と自慢げに言い切られた。そして矢継ぎ早に「じゃあ親はどこにいるの? あの小っちゃい町? ねえねえ教えてよ」と聞いてくる。湯が沸くまでに、ロクハはあやうく目を回しそうになってしまった。

 それでも主として客人をもてなさねばならない。あれこれ言いながらやっと席を決めた王子に「お好みの茶葉は、ございますか」と尋ねる。

 一丁前につんと顎を上げた王子は、

泰齢黄樹(たいれいおうじゅ)

と宣言した。

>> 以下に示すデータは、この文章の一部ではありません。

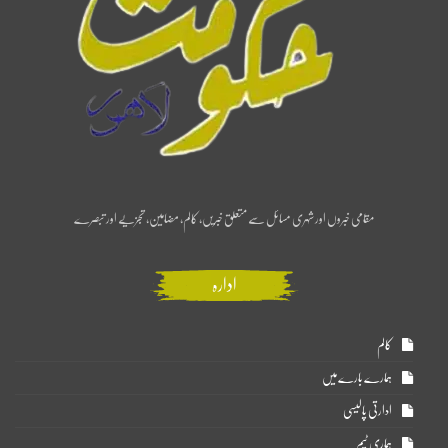
مقامی خبروں اور شہری مسائل سے متعلق خبریں، کالم، مضامین، تجزیے اور تبصرے
ادارہ
کالم
ہمارے بارے میں
ادارتی پالیسی
ہماری ٹیم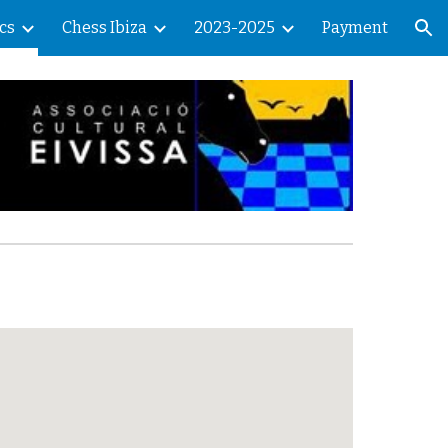
cs
Chess Ibiza
2023-2025
Payment
ion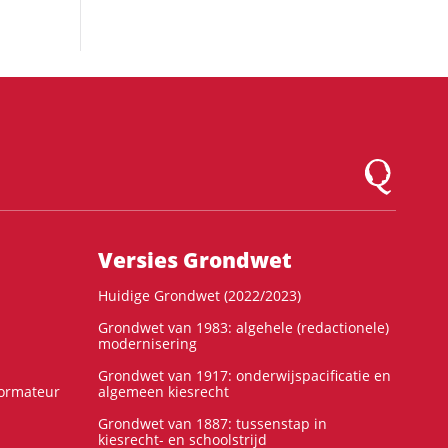
Logo Montesqu
Versies Grondwet
Huidige Grondwet (2022/2023)
Grondwet van 1983: algehele (redactionele)
modernisering
Grondwet van 1917: onderwijspacificatie en
formateur
algemeen kiesrecht
Grondwet van 1887: tussenstap in
kiesrecht- en schoolstrijd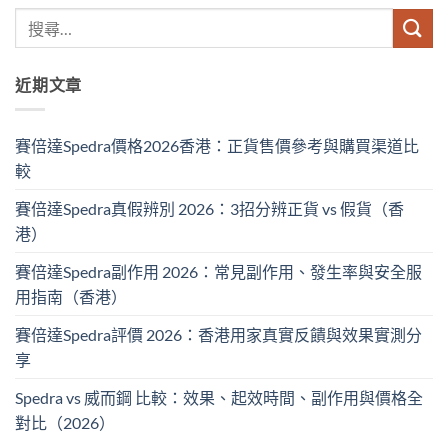
近期文章
賽倍達Spedra價格2026香港：正貨售價參考與購買渠道比
較
賽倍達Spedra真假辨別 2026：3招分辨正貨 vs 假貨（香
港）
賽倍達Spedra副作用 2026：常見副作用、發生率與安全服
用指南（香港）
賽倍達Spedra評價 2026：香港用家真實反饋與效果實測分
享
Spedra vs 威而鋼 比較：效果、起效時間、副作用與價格全
對比（2026）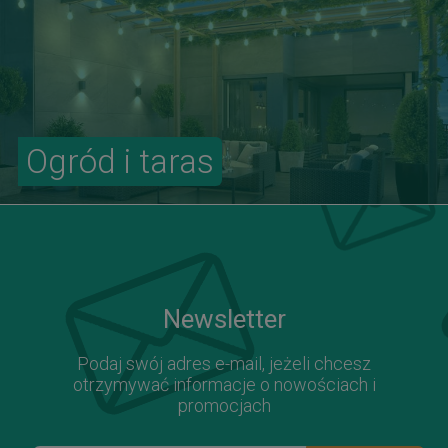
Ogród i taras
Newsletter
Podaj swój adres e-mail, jeżeli chcesz
otrzymywać informacje o nowościach i
promocjach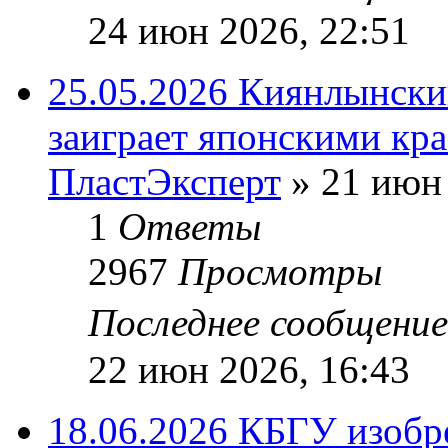
24 июн 2026, 22:51
25.05.2026 Киянлынски
заиграет японскими кр
ПластЭксперт
»
21 июн 
1
Ответы
2967
Просмотры
Последнее сообщени
22 июн 2026, 16:43
18.06.2026 КБГУ изобр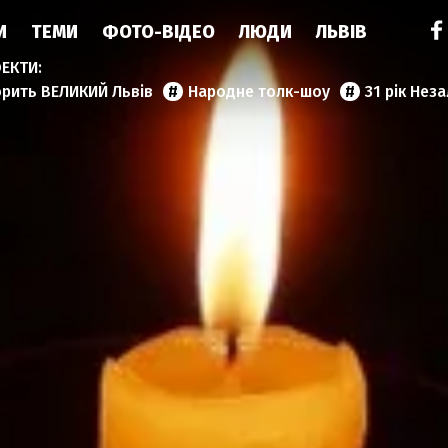
И
ТЕМИ
ФОТО-ВІДЕО
ЛЮДИ
ЛЬВІВ
орить ВЕЛИКИЙ Львів
Народне толк-шоу
31 рік Нез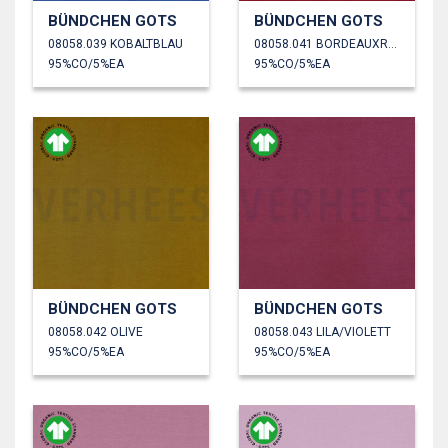
BÜNDCHEN GOTS
BÜNDCHEN GOTS
08058.039 KOBALTBLAU
08058.041 BORDEAUXROT
95%CO/5%EA
95%CO/5%EA
BÜNDCHEN GOTS
BÜNDCHEN GOTS
08058.042 OLIVE
08058.043 LILA/VIOLETT
95%CO/5%EA
95%CO/5%EA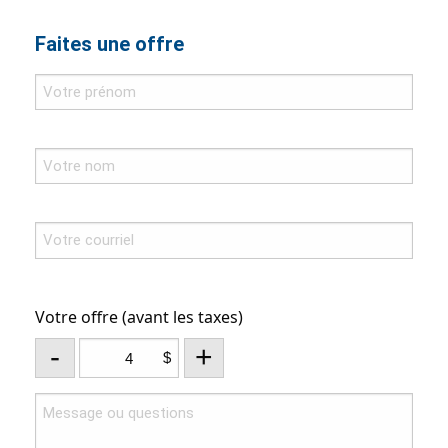
Faites une offre
Votre offre (avant les taxes)
-
+
$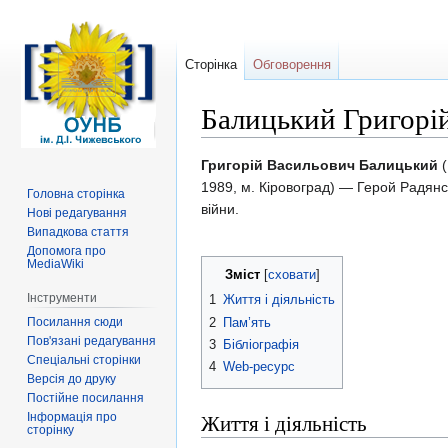
Сторінка
Обговорення
Балицький Григорі
Перейти
Перейти
Григорій Васильович Балицький
(
до
до
1989, м. Кіровоград) — Герой Радянсь
Головна сторінка
навігації
пошуку
війни.
Нові редагування
Випадкова стаття
Допомога про
MediaWiki
Зміст
Інструменти
1
Життя і діяльність
Посилання сюди
2
Пам’ять
Пов'язані редагування
3
Бібліографія
Спеціальні сторінки
4
Web-ресурс
Версія до друку
Постійне посилання
Життя і діяльність
Інформація про
сторінку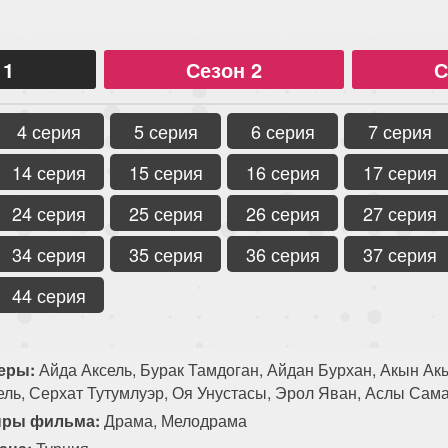
 1
Сезон 2
С
4 серия
5 серия
6 серия
7 серия
14 серия
15 серия
16 серия
17 серия
24 серия
25 серия
26 серия
27 серия
34 серия
35 серия
36 серия
37 серия
44 серия
еры:
Айда Аксель, Бурак Тамдоган, Айдан Бурхан, Акын Ак
ель, Серхат Тутумлуэр, Оя Унустасы, Эрол Яван, Аслы Сам
ры фильма:
Драма, Мелодрама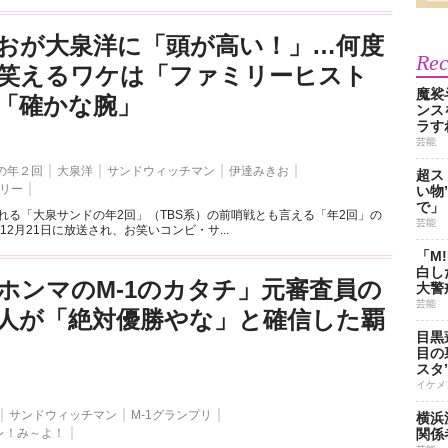
おが大泉洋に「頭が高い！」…何度
Re
笑えるワケは「ファミリーヒスト
魔裟
「確かな腕」
ンス
ラす
芸能
の年２回
大泉洋
サンドウィッチマン
伊達みきお
超ス
リー
い物
で」
される「大泉サンドの年2回」（TBS系）の前哨戦とも言える「年2回」の
芸能
12月21日に放送され、お笑いコンビ・サ...
「M
白し
ホンマのM-1のカタチ」元審査員の
大警
芸能
人が「絶対優勝やな」と確信した覇
目黒
目の
スタ
イケメ
サンドウィッチマン
M-1グランプリ
横浜
レ！み～よ！
関係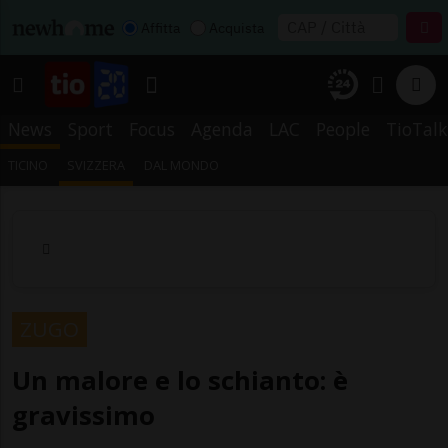
Affitta
Acquista
News
Sport
Focus
Agenda
LAC
People
TioTalk
TICINO
SVIZZERA
DAL MONDO
ZUGO
Un malore e lo schianto: è
gravissimo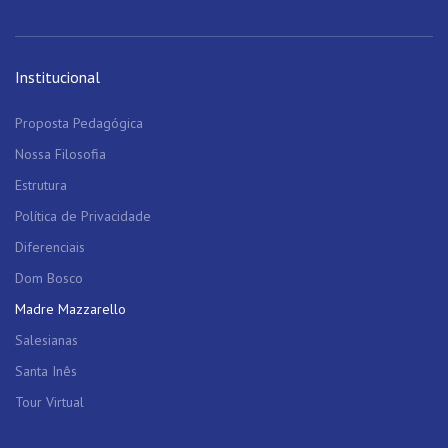
Institucional
Proposta Pedagógica
Nossa Filosofia
Estrutura
Política de Privacidade
Diferenciais
Dom Bosco
Madre Mazzarello
Salesianas
Santa Inês
Tour Virtual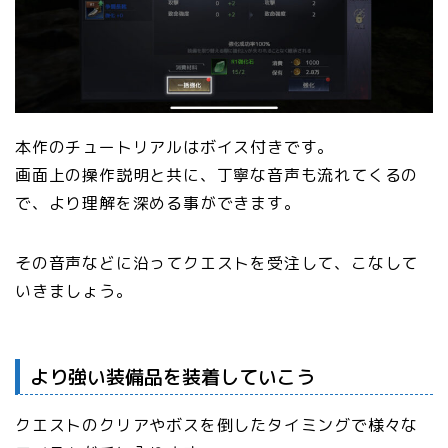
本作のチュートリアルはボイス付きです。
画面上の操作説明と共に、丁寧な音声も流れてくるの
で、より理解を深める事ができます。
その音声などに沿ってクエストを受注して、こなして
いきましょう。
より強い装備品を装着していこう
クエストのクリアやボスを倒したタイミングで様々な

超がいくつも付く高級茶葉である。その名を本でしか読んだことのないロクハは、言葉を失って硬直した。

「嘘だってば!」

 彼女の顔色を見て慌てたのか、律曹が急いで舌を出してみせる。邪気のない様子に主は苦笑いしつつも息をついた。

「山の茶屋をおどかさないでください!」

「だって冗談だもん。僕、青茶ならなんでも好き。苦くたって平気だぞ」

 強がりかどうか、小さな客人は椅子の上でふんぞり返った。その肩口に草の実が残っていたので、ロクハは「律曹様、まだ葈耳(おなもみ)が」と摘み取ってやる。王子はトゲに包まれた実を奪うと、

「あげるっ。お花じゃないけど、かわいいよ!」

と、目を点にしている少女の髪にくっつけて、楽しそうに笑った。